Inability to reply to massive comments: achieve real‑time danmaku interaction with LLM dialogue.

Complex product display operations: automate visual material, product cards, and effects.

Core Chain Overview

The live‑streaming pipeline includes audio/video capture, rendering/mixing, encoding, transmission, GRTN, and playback. Diagrams illustrate each stage and data flow, with a byte‑level view of audio and video processing.

LiveCopilot Architecture

LiveCopilot integrates rendering, audio‑video, and AI engineering, delivering LLM, TTS, and lip‑driving capabilities in live scenarios. The architecture consists of AI engineering, audio‑video rendering, and live/short‑video modules.

Cost Reduction & Innovation

Endpoint‑cloud combination lowers overall digital‑human cost.

TTS splitting improves online quality and reduces compute cost.

Material‑copy integration enriches live explanations by pulling product assets and merging with foreground video.

Productization Thoughts

Focus on user pain points, simplify steps, and minimize documentation.

Iterate quickly with weekly demos.

Engage seed users, build trust, and collect feedback.

Future Directions

Digital‑human assistants and customer service avatars.

Assistive streaming for people with disabilities.

Personalized digital assistants for every user.

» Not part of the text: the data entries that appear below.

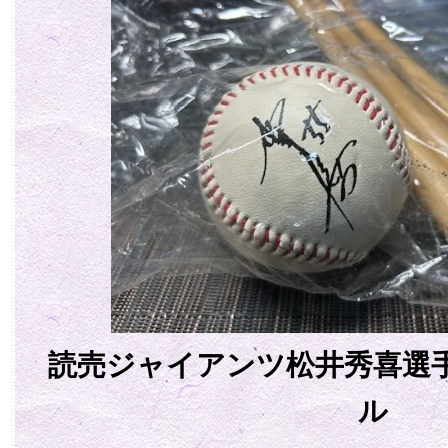
読売ジャイアンツ松井秀喜選
ル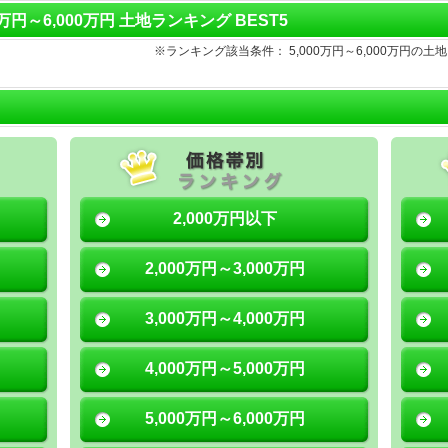
0万円～6,000万円 土地ランキング BEST5
※ランキング該当条件： 5,000万円～6,000万円
2,000万円以下
2,000万円～3,000万円
3,000万円～4,000万円
4,000万円～5,000万円
5,000万円～6,000万円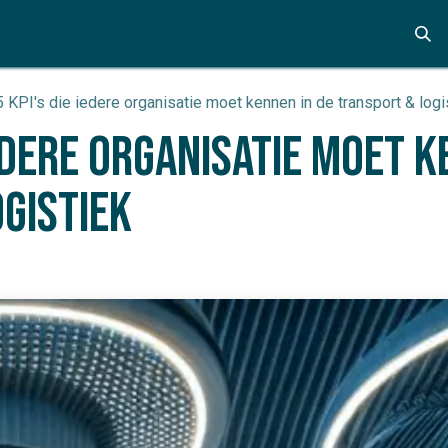
Academy
Over ons
Events
 KPI's die iedere organisatie moet kennen in de transport & logi
iedere organisatie moet k
gistiek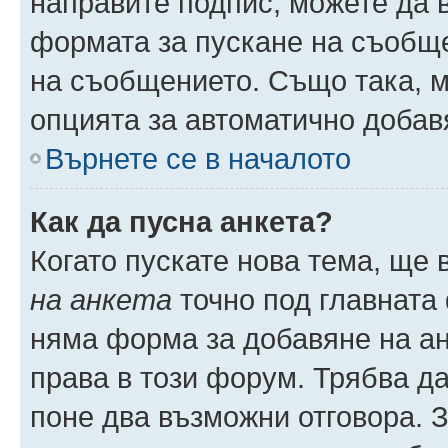
направите подпис, можете да
формата за пускане на съобще
на съобщението. Също така, 
опцията за автоматично добав
Върнете се в началото
Как да пусна анкета?
Когато пускате нова тема, ще
на анкета
точно под главната
няма форма за добавяне на ан
права в този форум. Трябва да
поне два възможни отговора. 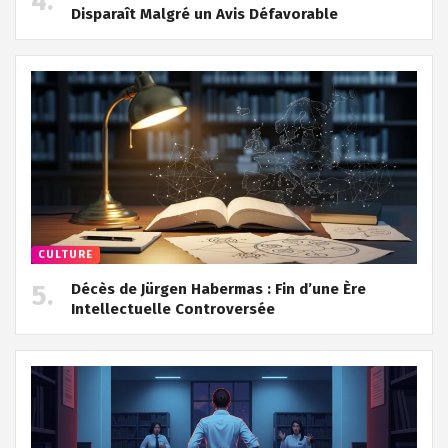
Disparaît Malgré un Avis Défavorable
CULTURE
Décès de Jürgen Habermas : Fin d’une Ère
Intellectuelle Controversée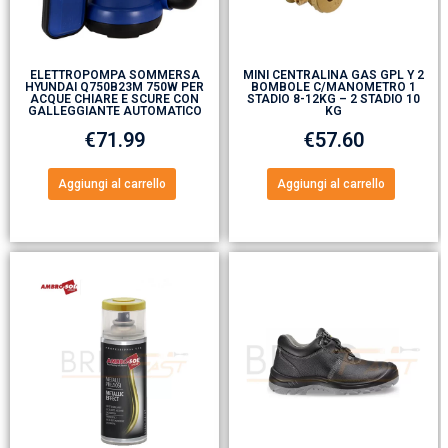
ELETTROPOMPA SOMMERSA
MINI CENTRALINA GAS GPL Y 2
HYUNDAI Q750B23M 750W PER
BOMBOLE C/MANOMETRO 1
ACQUE CHIARE E SCURE CON
STADIO 8-12KG – 2 STADIO 10
GALLEGGIANTE AUTOMATICO
KG
€
71.99
€
57.60
Aggiungi al carrello
Aggiungi al carrello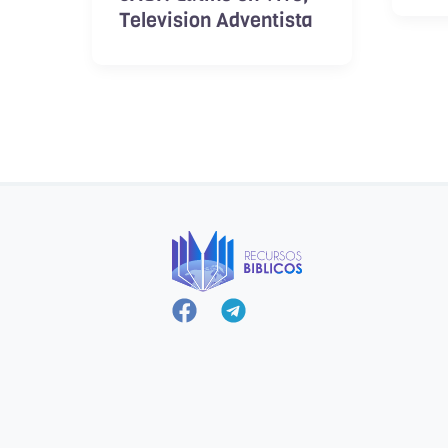
Television Adventista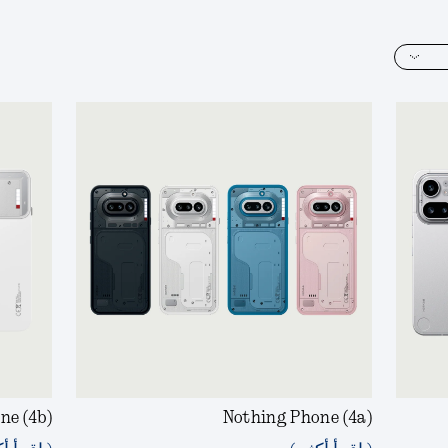
ne (4b)
Nothing Phone (4a)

Education‑wide digital teachers.

Digital memory: cloning voices and personas for lasting presence.

Team Introduction

The author, Jing Jiang, is from the Taobao Group Live AIGC team, which pioneers AI‑native technologies for e‑commerce live streaming, covering large language models, multimodal understanding, speech synthesis, digital‑human modeling, AI deployment, and audio‑video processing. The team has built an end‑to‑end AI stack and commercialized the digital‑human live solution for thousands of merchants.